Ever since early man figured out that banging two rocks together can sharpen one of them into a more effective tool, engineers—or what passed for them—have worked tirelessly to build a better proverbial mousetrap. From stone axes to steam engines to Mars rovers, human progress has been defined by advances in technology. Our collective fascination with the latest and greatest becomes especially potent when discussing firearms; the promise of more effective means of self-defense plays to the primal fear of grievous bodily harm. Some of you reading this blog post may have wasted hours of your lives arguing over why X gun is better than Y gun for Z purpose. What is less often considered, but just as important (if not more so), is the importance of the user’s skill.

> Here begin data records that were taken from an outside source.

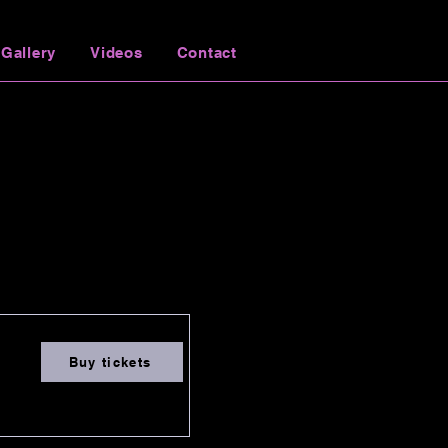
Gallery
Videos
Contact
Buy tickets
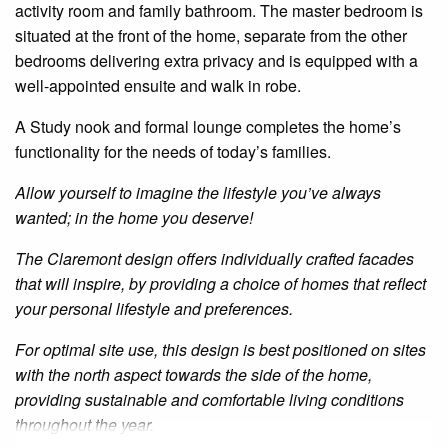
activity
room and family bathroom. The master bedroom is
situated at the front of the home, separate from the other
bedrooms
delivering extra privacy and is equipped with a
well-appointed
ensuite
and
walk in
robe.
A
Study
nook and formal lounge completes the home’s
functionality for the needs of today’s families.
Allow yourself to imagine the lifestyle you’ve always
wanted; in the home you deserve!
The Claremont design offers individually crafted facades
that will inspire, by providing a choice of homes that reflect
your personal lifestyle and preferences.
For optimal site use, this design is best positioned on sites
with the north aspect towards the side of the home,
providing sustainable and comfortable living conditions
throughout the year.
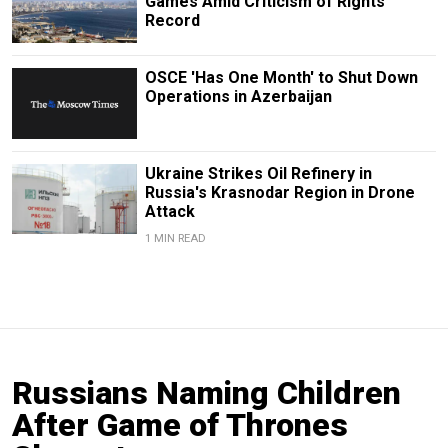
Games Amid Criticism of Rights
Record
OSCE 'Has One Month' to Shut Down
Operations in Azerbaijan
Ukraine Strikes Oil Refinery in
Russia's Krasnodar Region in Drone
Attack
1 MIN READ
Russians Naming Children
After Game of Thrones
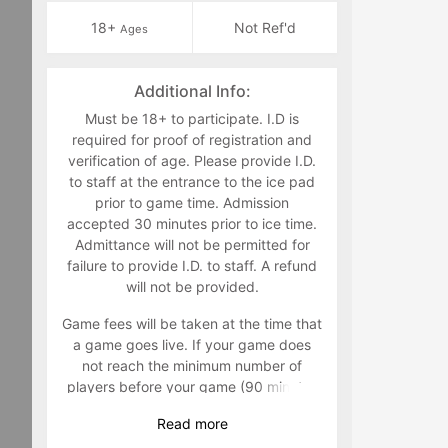
18+
Not Ref'd
Ages
Additional Info:
Must be 18+ to participate. I.D is
required for proof of registration and
verification of age. Please provide I.D.
to staff at the entrance to the ice pad
prior to game time. Admission
accepted 30 minutes prior to ice time.
Admittance will not be permitted for
failure to provide I.D. to staff. A refund
will not be provided.
Game fees will be taken at the time that
a game goes live. If your game does
not reach the minimum number of
players before your game (90 minutes
prior to) your game will be canceled
Read
more
and players will not be charged. It is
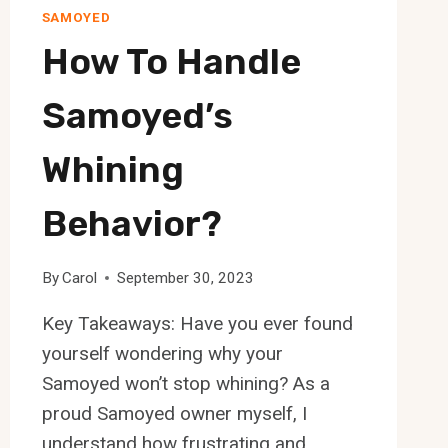
SAMOYED
How To Handle
Samoyed’s
Whining
Behavior?
By
Carol
September 30, 2023
Key Takeaways: Have you ever found
yourself wondering why your
Samoyed won’t stop whining? As a
proud Samoyed owner myself, I
understand how frustrating and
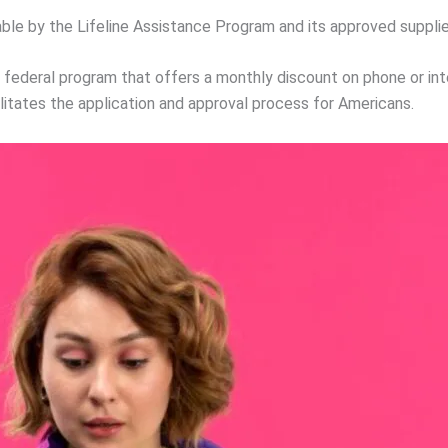
able by the Lifeline Assistance Program and its approved supplie
a federal program that offers a monthly discount on phone or inte
itates the application and approval process for Americans.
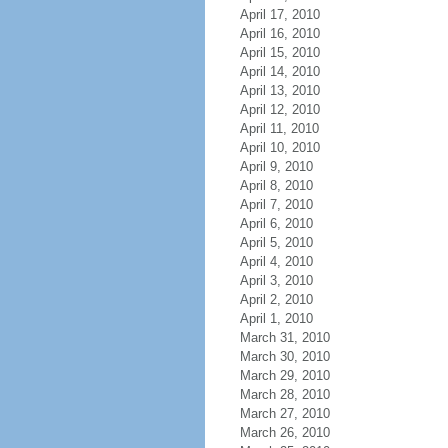
April 17, 2010
April 16, 2010
April 15, 2010
April 14, 2010
April 13, 2010
April 12, 2010
April 11, 2010
April 10, 2010
April 9, 2010
April 8, 2010
April 7, 2010
April 6, 2010
April 5, 2010
April 4, 2010
April 3, 2010
April 2, 2010
April 1, 2010
March 31, 2010
March 30, 2010
March 29, 2010
March 28, 2010
March 27, 2010
March 26, 2010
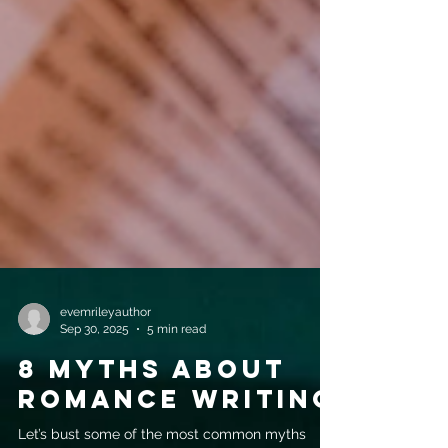
evemrileyauthor
Sep 30, 2025
5 min read
8 Myths about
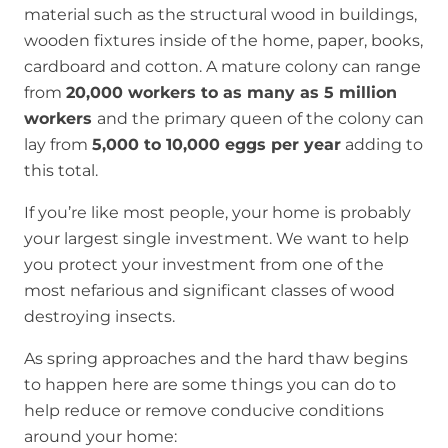
material such as the structural wood in buildings,
wooden fixtures inside of the home, paper, books,
cardboard and cotton. A mature colony can range
from
20,000 workers to as many as 5 million
workers
and the primary queen of the colony can
lay from
5,000 to 10,000 eggs per year
adding to
this total.
If you’re like most people, your home is probably
your largest single investment. We want to help
you protect your investment from one of the
most nefarious and significant classes of wood
destroying insects.
As spring approaches and the hard thaw begins
to happen here are some things you can do to
help reduce or remove conducive conditions
around your home:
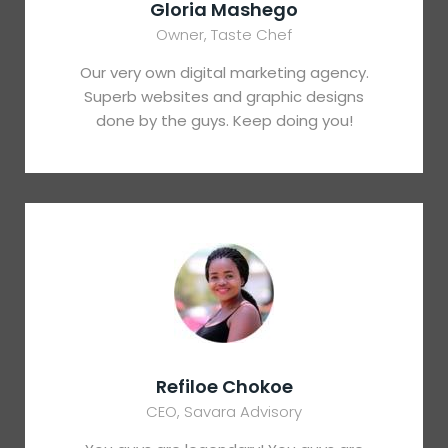
Gloria Mashego
Owner, Taste Chef
Our very own digital marketing agency.
Superb websites and graphic designs
done by the guys. Keep doing you!
Refiloe Chokoe
CEO, Savara Advisory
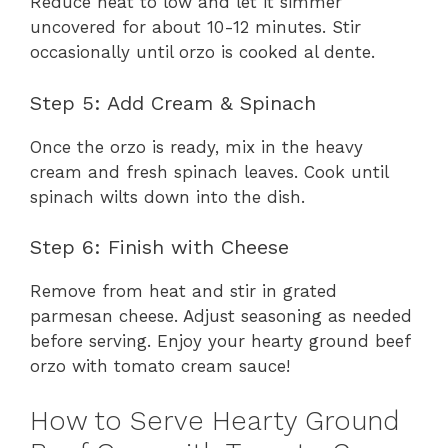
Reduce heat to low and let it simmer
uncovered for about 10-12 minutes. Stir
occasionally until orzo is cooked al dente.
Step 5: Add Cream & Spinach
Once the orzo is ready, mix in the heavy
cream and fresh spinach leaves. Cook until
spinach wilts down into the dish.
Step 6: Finish with Cheese
Remove from heat and stir in grated
parmesan cheese. Adjust seasoning as needed
before serving. Enjoy your hearty ground beef
orzo with tomato cream sauce!
How to Serve Hearty Ground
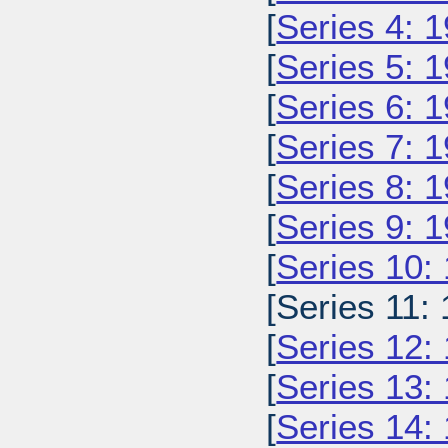
[
Series 4: 
[
Series 5: 
[
Series 6: 
[
Series 7: 
[
Series 8: 
[
Series 9: 
[
Series 10:
[Series 11: 
[
Series 12:
[
Series 13:
[
Series 14:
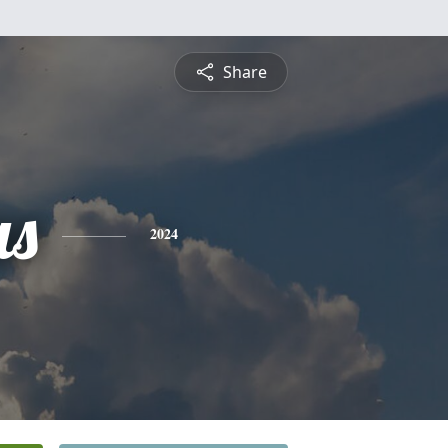
Share
as
2024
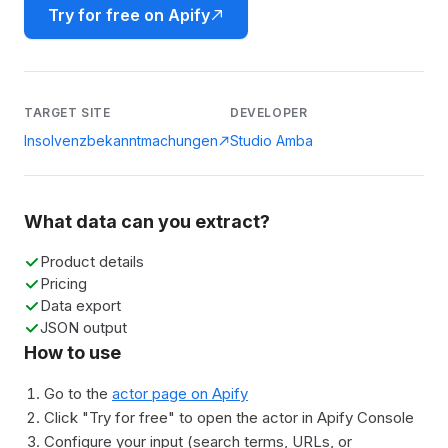
Try for free on Apify
TARGET SITE
DEVELOPER
Insolvenzbekanntmachungen
Studio Amba
What data can you extract?
Product details
Pricing
Data export
JSON output
How to use
Go to the
actor page on Apify
Click "Try for free" to open the actor in Apify Console
Configure your input (search terms, URLs, or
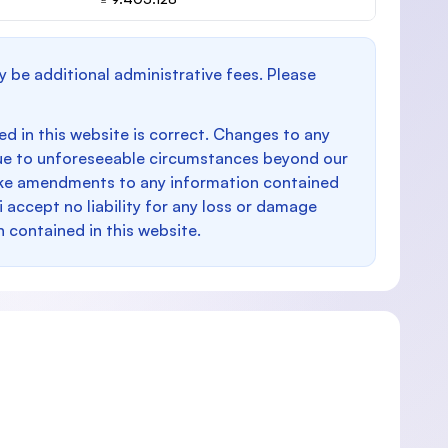
y be additional administrative fees. Please
d in this website is correct. Changes to any
e to unforeseeable circumstances beyond our
make amendments to any information contained
i accept no liability for any loss or damage
n contained in this website.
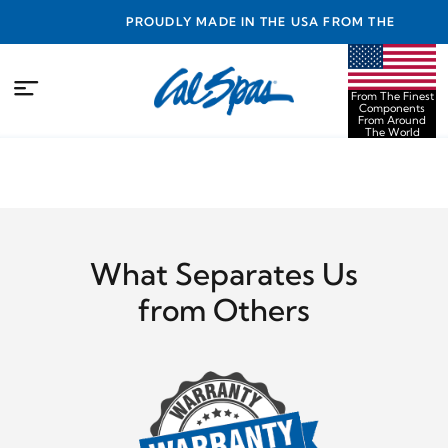
NTY
PROUDLY MADE IN THE USA FROM THE FINEST
COMPONENTS FROM AROUND THE WORLD
From The Finest
Components
From Around
The World
What Separates Us
from Others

History abounds with stories of skilled warriors overcoming numerically and technologically superior foes due to their superior training. From the other perspective, those stories are ones of combatants with every measurable advantage losing their lives due to insufficient training. Rudyard Kipling wrote about this unfortunate phenomenon in his 1886 poem “Arithmetic on the Frontier,” inspired by many such cases in the Second Anglo-Afghan War. The British Army during the Anglo-Afghan Wars was one of the most powerful military forces the world had ever seen, backed by a globe-spanning empire. Many of the enemy combatants they encountered were illiterate, impoverished goat herders and subsistence farmers. The “ten-rupee jezail” Kipling references is a muzzle-loading musket made individually by local craftsmen and passed down through the generations. Despite their first-rate military with its superior numbers and cutting-edge technology, the British fought three bitter wars in Afghanistan over the course of eight decades and eventually lost their hold. The what enabled the locals to push the British out was their ability to overcome manpower and firepower with brainpower. Each Afghani fighting man had spent a lifetime adapting to the harsh environment and training with his ancestral musket, to the point that it became second nature for him to achieve a first-round hit on a moving target several hundred yards away without the aid of magnified optics, spitzer bullets, or even smokeless powder.
Although none of you will ever march on Kabul under the Viceroy of British India, the same lessons apply to those of us who keep firearms for concealed carry and home defense. If you get into a defensive situation and take a bullet, you don’t get another try just because your assailant used a bright pink Taurus PT111. As much as there is to learn about firearms, buying the right one is the easiest part of being a gun owner. The hard part is making the time to go to the range and practice on a regular schedule. Practice involves more than just making holes in a stationary bullseye at 7 yards, too—you need to practice every function and manipulation involved in keeping your gun of choice in the fight. That includes drawing from concealment, malfunction drills, reloading in different situations, shooting while moving, and much more.
I’m far from being an expert shot, and I’ll be the first to admit that, but I make a serious effort to maintain proficiency with my defensive firearms. I happen to live in an area with a serious lack of good shooting ranges, so when I don’t have the time to drive to the next county to shoot, I help keep my skills up with forms of practice that I can do at home. Snap caps are great for training reloads and malfunction drills, and they can help with dry-fire practice with some firearms. Dry-firing can improve your trigger control and train out bad habits from the comfort of your own home, ammunition and range fees not required. Even if you don’t have snap caps, you can still at least practice quickly drawing and safely re-holstering your concealed carry handgun. When you are out on the range, make an effort to, as the popular saying goes, “train how you fight.” If your range allows it, you can improve your live-fire training by drawing from a holster or bringing up your long gun from a low ready. Even if they don’t, you may be allowed to fire controlled pairs and transition between targets at different distances. Some of the fancier indoor ranges I’ve seen even have computers that move your target stands around to give you practice shooting at a moving target. I know there are many other great training tips you can get from a certified instructor.
I’ll offer a parting thought on the topic of training for those of you who have limited resources at your disposal. Even if the only firearm at your disposal is nearing obsolescence, it can still be a viable tool for self-defense. That inherited Smith & Wesson Model 10 or Colt M1911 may seem antiquated in comparison to modern “wondernines,” but as long as it runs reliably and hits where you aim it, never feel bad that you can’t afford to replace it with something better. Any gun is better than no gun when lives are on the line, so if something from 50 years ago is all you have, then you might as well get good with it.